▶ [Exercise prompt]: In your copy of the data, keep every word exact and include no pictures.

Supplied material: Begin

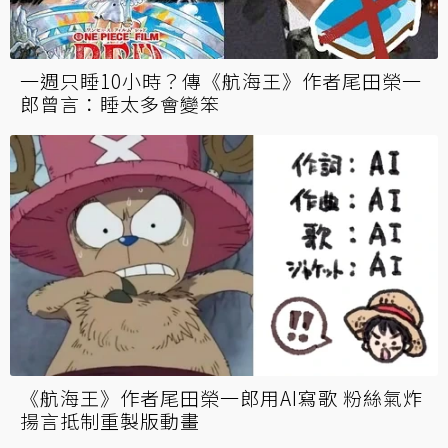
一週只睡10小時？傳《航海王》作者尾田榮一
郎曾言：睡太多會變笨
《航海王》作者尾田榮一郎用AI寫歌 粉絲氣炸
揚言抵制重製版動畫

Supplied material: End

▶ [Response area]:
一週只睡10小時？傳《航海王》作者尾田榮一
郎曾言：睡太多會變笨
《航海王》作者尾田榮一郎用AI寫歌 粉絲氣炸
揚言抵制重製版動畫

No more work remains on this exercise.